Nun sollte auch klar sein, daß ich mit ‚Eingriffen in die Evolution’ keineswegs genetische Manipulationen meine. Diese müssen zwar nicht unbedingt und immer schlecht sein, doch bilden sie keinen Teil dieser Arbeit und werden daher auch ausgeklammert. Ich konzentriere mich hier ja auf den Versuch, eine evolutionäre Lösung für die Energiefrage zu finden.
Die negativen kurzzeitigen Aspekte des heutigen ‚Staudrucks’ in den Bereichen Verkehr, Industrie, Umwelt und Politik sind weitgehend bekannt. Ihre Auswirkungen stimmen fast alle Prognosen bedenklich oder gar bedrohlich. Und da sich dieser Wandlungsprozeß mit extremer Geschwindigkeit vollzieht ist allen Beteiligten klar, daß etwas getan werden muß, und zwar bevor das System ‚umkippt’.
Der Eingriff des Menschen in den Evolutionsprozeß kann sich nur auf einer Kollektivebene vollziehen an der eine sehr große Anzahl von Menschen beteiligt ist. Solch ein Eingriff sollte eingliedernd sein und nicht trennend. Keine Reduzierung sondern ein Aufbau, keine Spaltung sondern eine Verschmelzung, und kein Nebeneinander sondern vielmehr eine echte Symbiose in allen Bereichen. Sogar die Trennung von Groß- und Kleintechnologie sollte auf diesem Weg abgebaut werden.
Wir müssen heute versuchen, den künstlichen Produktionskreis, der mit erschöpflichen Energie- und Rohstoffvorräten in Betrieb gehalten wird, (wieder) in den natürlichen Regelkreis des Planeten zu integrieren. Dieser Regelkreis wird durch die unendlichen Quellen der Sonnen- und Erdkernenergie gespeist. In der Natur werden diese Energien umgewandelt, ohne daß es zu belastenden Konzentrationen oder hohen Verlusten kommt. Und genau dahin müssen auch wir mit den von uns geschaffenen Umwandlungsmethoden kommen.
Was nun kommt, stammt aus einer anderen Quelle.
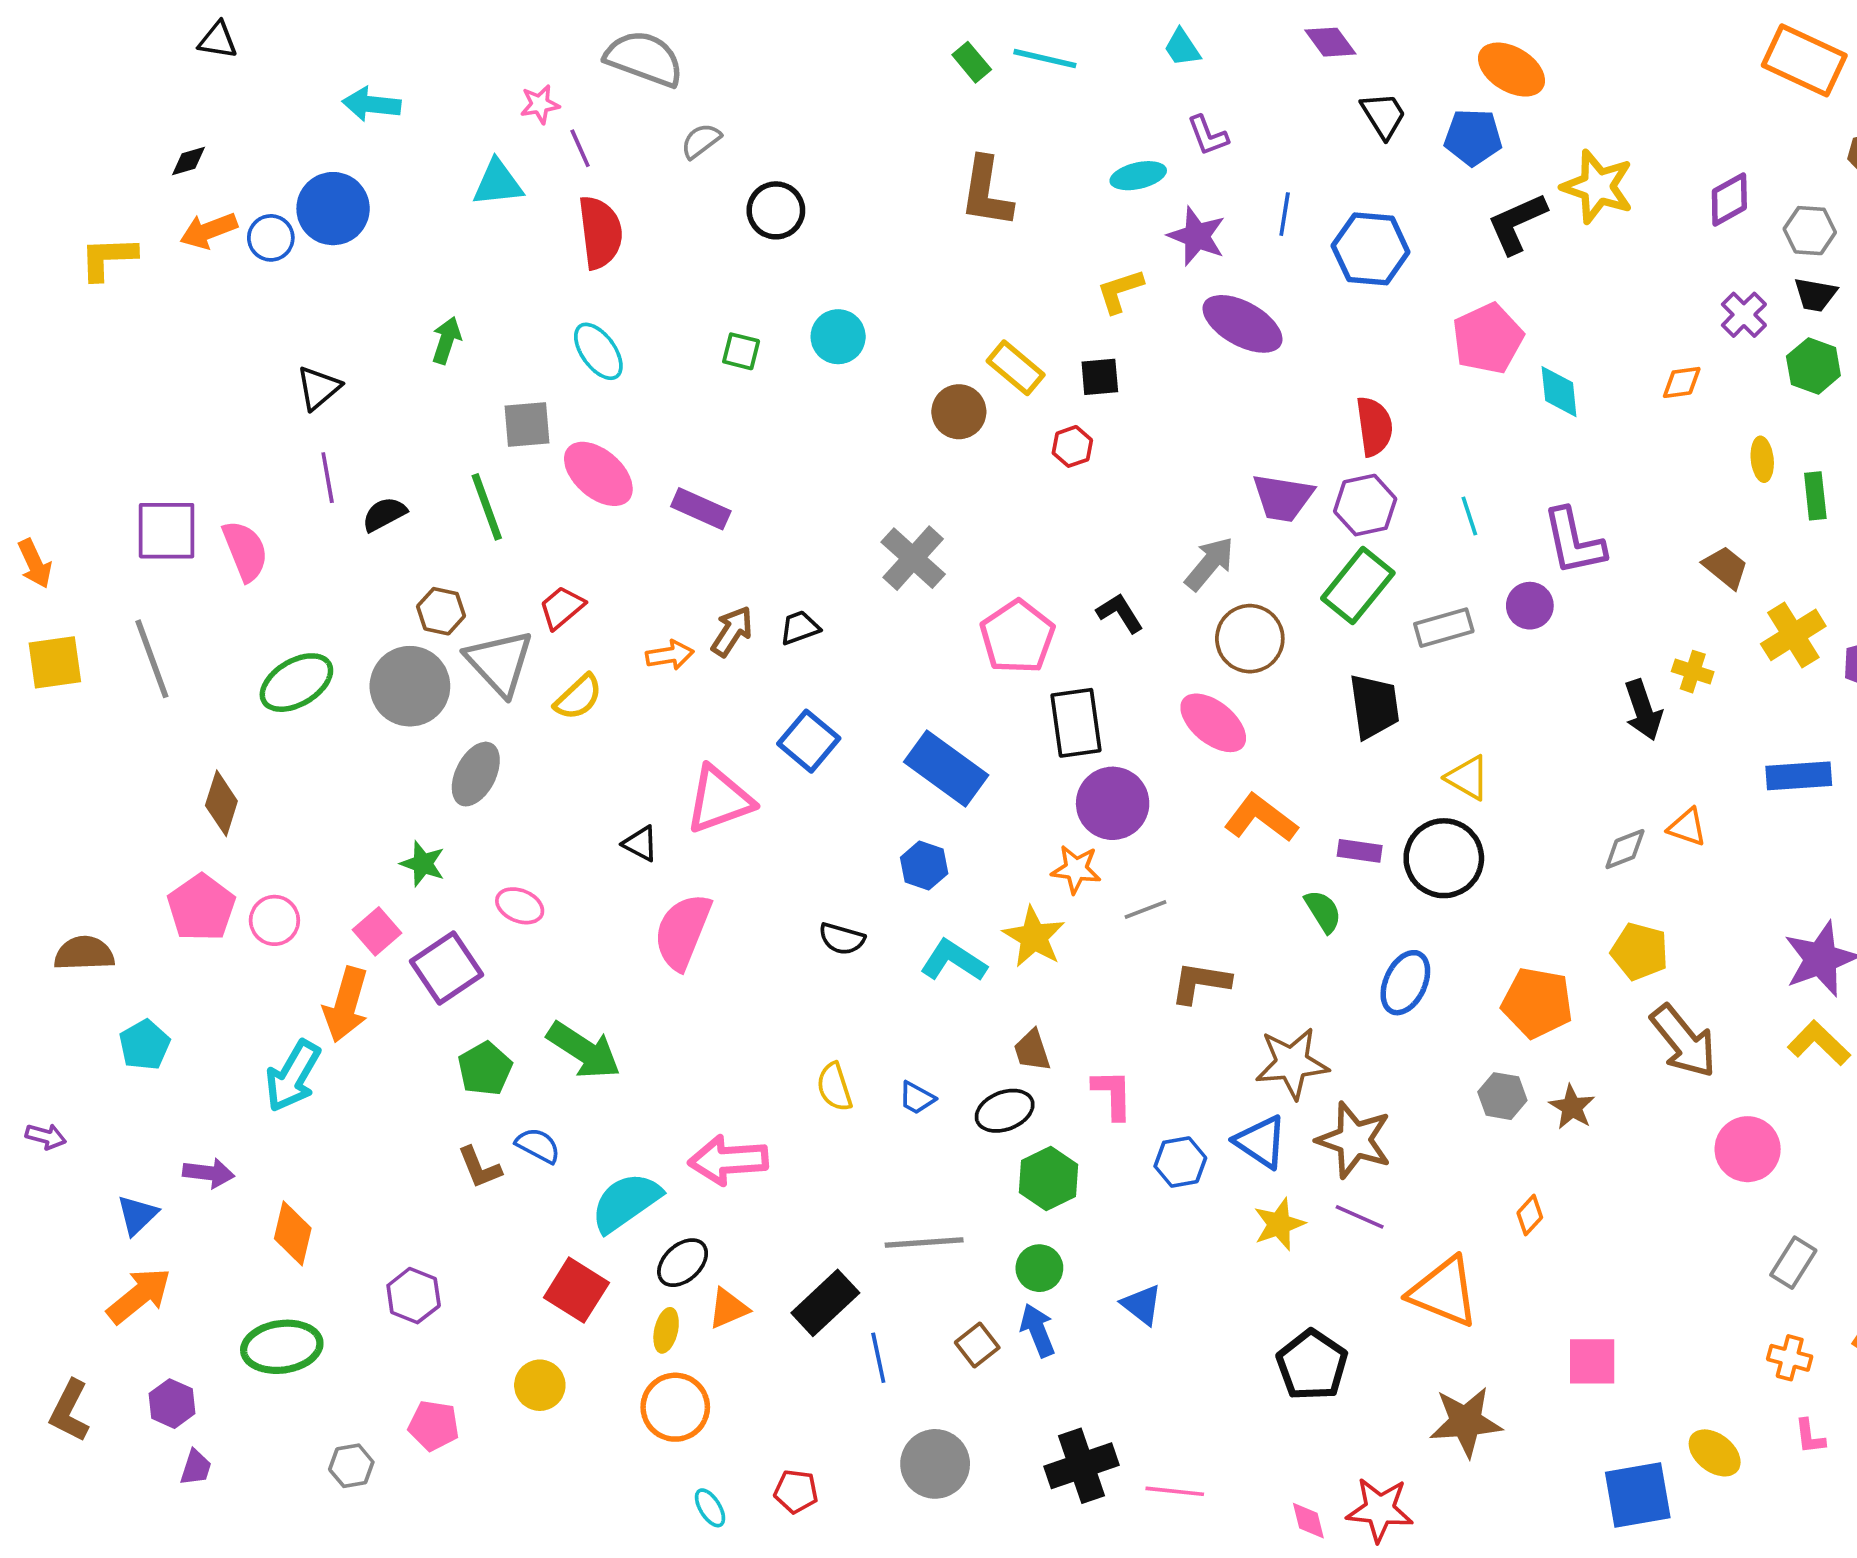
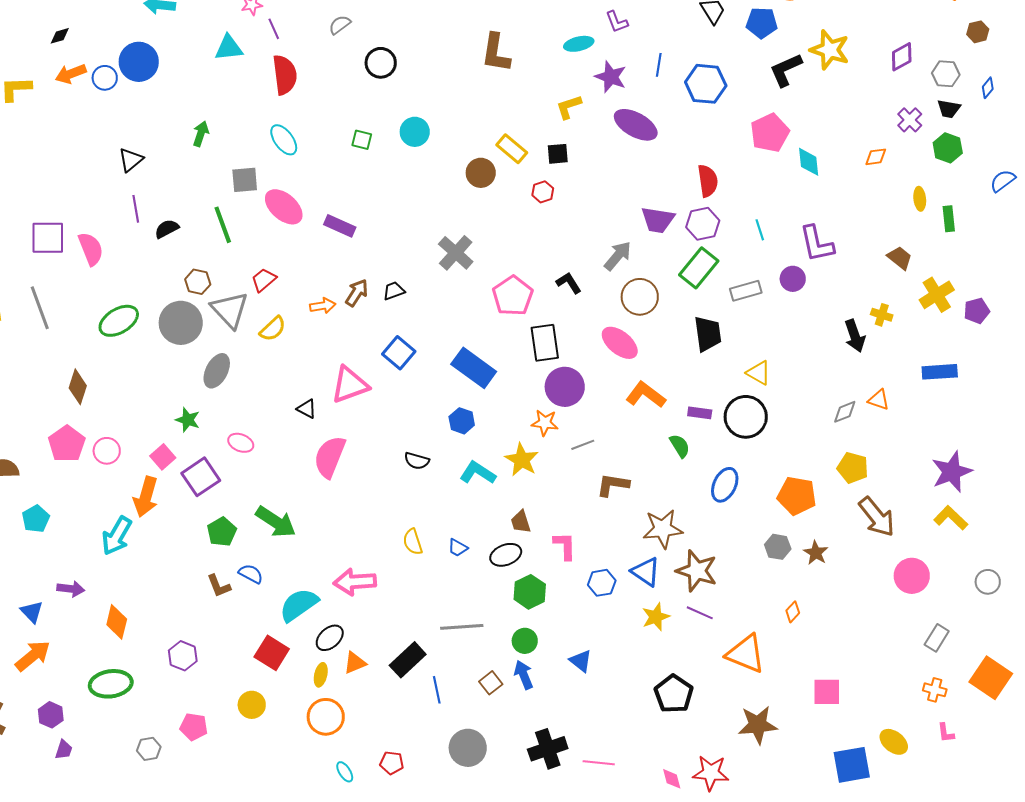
blue triangle: (137, 1215) -> (32, 612), turned -30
Der heutige Produktionskreislauf dagegen belastet die Natur, da er nicht den Erfordernissen eines offenen Systems entspricht welches sich harmonisch in den natürlichen Regelkreis einfügen kann. Um hier einen evolutionären Fortschritt zu initiieren brauchen wir viele Helfer. Komplexes, vernetztes Denken. Offenes, sozialisiertes und sozialisierendes Fühlen. Und den Logischen Positivismus. Denn ohne diesen wird es kaum klappen neue und erfolgreiche Konzepte zu entwickeln:
„Es ist wirklich zum Erstaunen, in welchem Grad maßgebende, aber zu ängstlich-konservative Wissenschaftler und Techniker sich verkalkulieren können, wenn sie mit der vorgefaßten Meinung beginnen, das, was sie untersuchen wollen, sei unmöglich. Es können keine, noch so eindrucksvolle und komplizierte Gleichungen richtige Ergebnisse liefern, wenn die Prämissen ihrer Ansätze nicht zutreffen.“ (104)
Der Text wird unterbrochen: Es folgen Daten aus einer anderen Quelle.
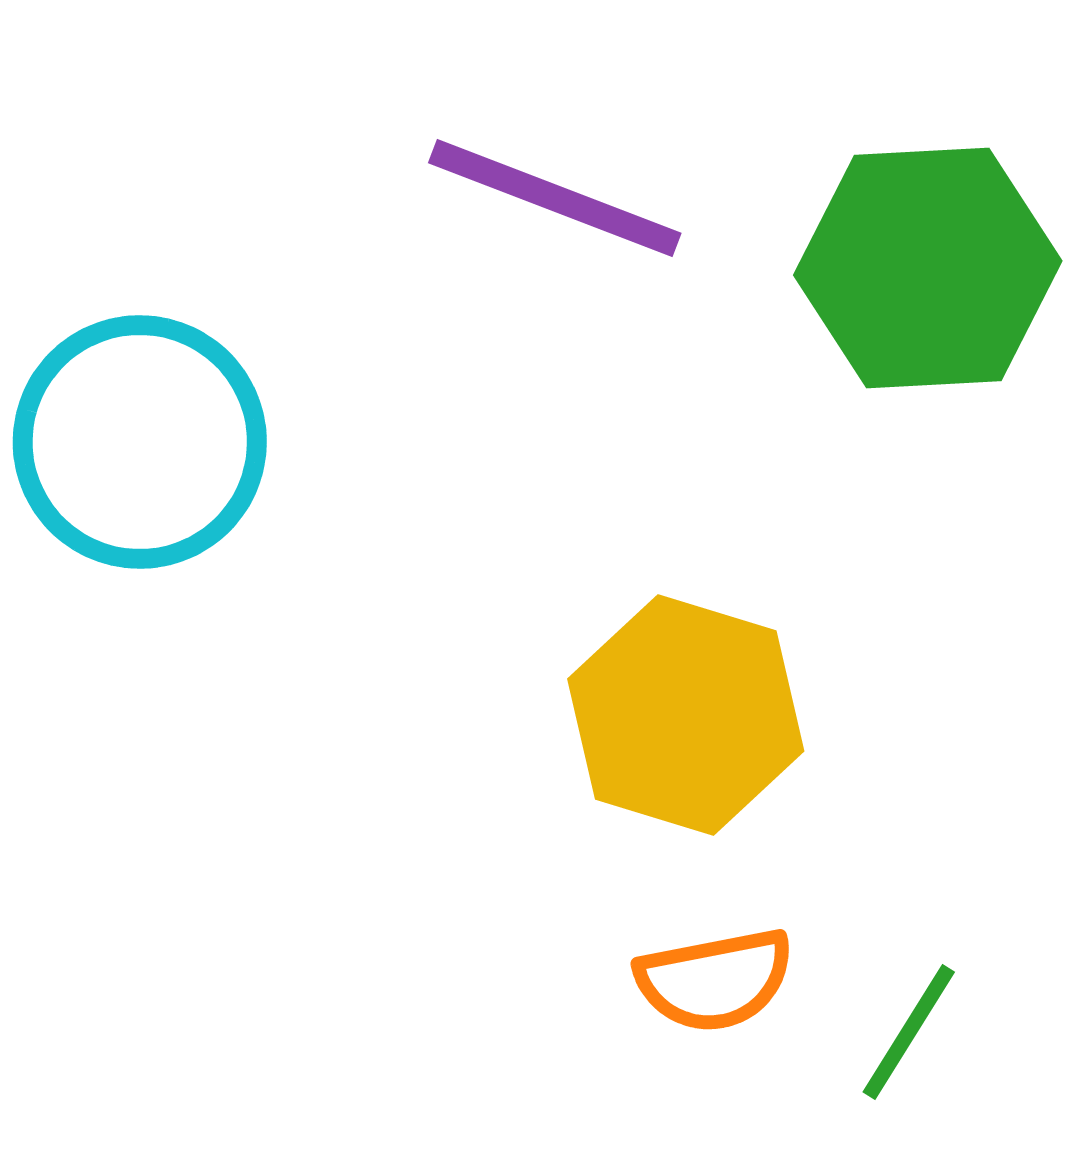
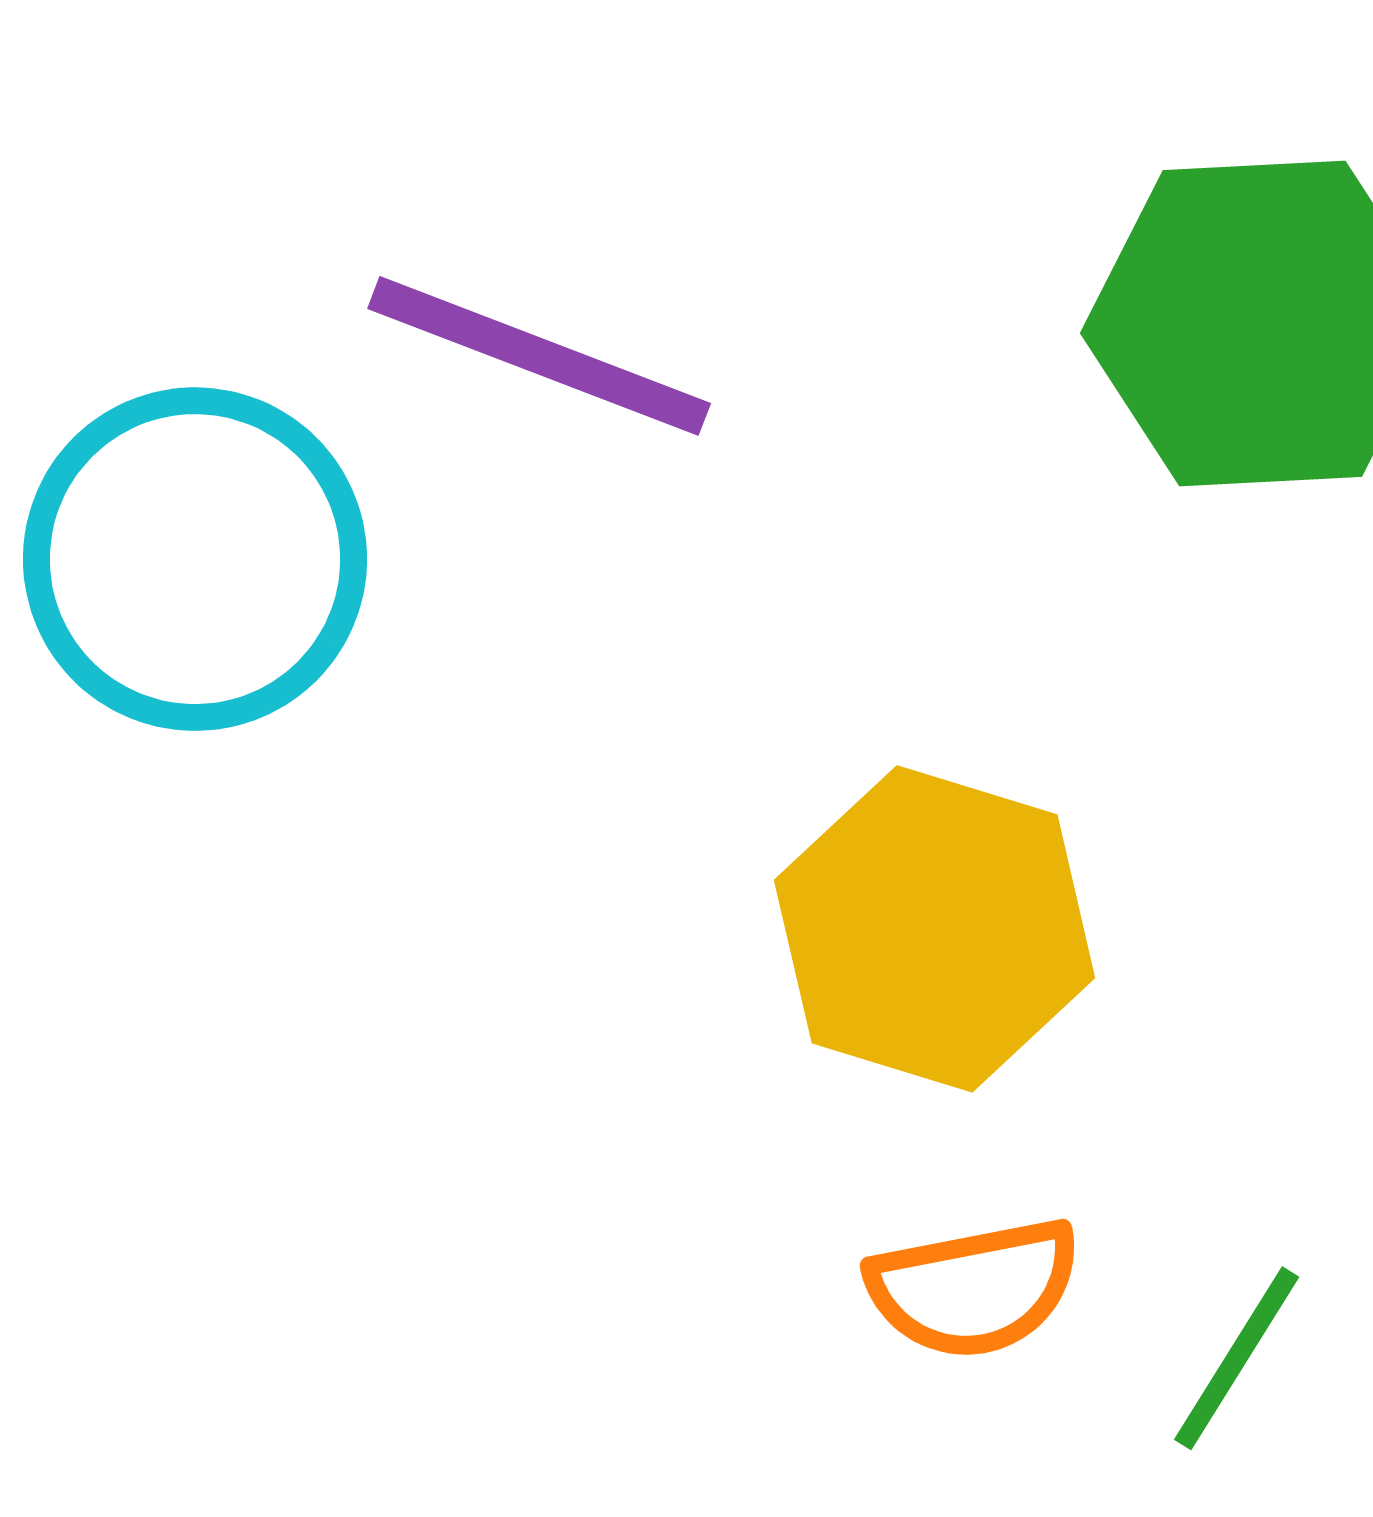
purple line: (555, 198) -> (539, 356), moved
Uns wird langsam klar, daß
kein Platz mehr bleibt für technologiefeindliche und rückständige
Produktionsmethoden, ebenso wenig wie für umweltfeindliche, sogenannte moderne
Anbau- und Energiegewinnungsmethoden. Wir müssen statt dessen offene Systeme
schaffen die sich auf die Zukunft konzentrieren. Die Methoden und Erfahrungen
der ‚Sanften Technologie’ werden hierbei eine große Rolle spielen. Ebenso gilt
es die Bionik zu nutzen – als angewandte Disziplin der biologischen
Wissenschaften, mit ihrer schon in der Zielsetzung verankerten Tendenz zur
Integration.
Diese Disziplin hat hauptsächlich das systematische Studium von Lebewesen für die Lösung technischer und technologischer Probleme zum Inhalt. Dabei dienen Strukturen und Prozesse in ihren funktionellen Zusammenhängen in den Systemen der Organismen als Anregungen, um Modelle oder Vorlagen zu Konstruktionen und Verfahren vorzugsweise in den Bereichen der Industrie zu entwickeln (105). Die Energetobionik hat als Teildisziplin der Bionik die Untersuchung von Energiewandlungen in lebenden Organismen für die Entwicklung ähnlicher technischer Objekte zum Inhalt (darüber mehr in Teil C).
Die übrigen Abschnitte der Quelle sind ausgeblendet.